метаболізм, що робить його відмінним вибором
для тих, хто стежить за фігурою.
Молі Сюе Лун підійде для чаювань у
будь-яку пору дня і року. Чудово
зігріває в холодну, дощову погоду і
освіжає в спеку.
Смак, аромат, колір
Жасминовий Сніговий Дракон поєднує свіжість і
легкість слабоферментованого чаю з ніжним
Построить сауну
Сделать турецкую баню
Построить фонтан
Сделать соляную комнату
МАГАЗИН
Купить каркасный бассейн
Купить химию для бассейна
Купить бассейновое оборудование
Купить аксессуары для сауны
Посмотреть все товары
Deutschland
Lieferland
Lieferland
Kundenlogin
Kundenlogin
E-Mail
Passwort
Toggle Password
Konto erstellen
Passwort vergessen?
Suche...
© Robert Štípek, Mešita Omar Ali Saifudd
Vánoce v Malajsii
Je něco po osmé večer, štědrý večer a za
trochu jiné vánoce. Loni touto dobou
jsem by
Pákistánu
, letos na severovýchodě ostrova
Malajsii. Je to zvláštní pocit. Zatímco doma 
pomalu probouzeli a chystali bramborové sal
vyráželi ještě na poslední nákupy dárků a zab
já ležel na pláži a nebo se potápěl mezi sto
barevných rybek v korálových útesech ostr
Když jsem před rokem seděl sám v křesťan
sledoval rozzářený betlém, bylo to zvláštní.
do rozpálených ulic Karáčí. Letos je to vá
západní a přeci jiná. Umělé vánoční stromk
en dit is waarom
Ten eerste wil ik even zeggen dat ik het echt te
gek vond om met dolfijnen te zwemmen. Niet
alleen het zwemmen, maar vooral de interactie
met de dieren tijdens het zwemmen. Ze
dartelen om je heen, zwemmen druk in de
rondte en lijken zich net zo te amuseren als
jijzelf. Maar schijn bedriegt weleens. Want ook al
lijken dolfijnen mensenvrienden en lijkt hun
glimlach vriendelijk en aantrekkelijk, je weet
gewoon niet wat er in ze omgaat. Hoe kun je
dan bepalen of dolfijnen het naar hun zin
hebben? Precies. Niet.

Exercise description
Your answer should consist of all lines in the listing above that contain "jsem".

Result of this task
jsem by
Když jsem před rokem seděl sám v křesťan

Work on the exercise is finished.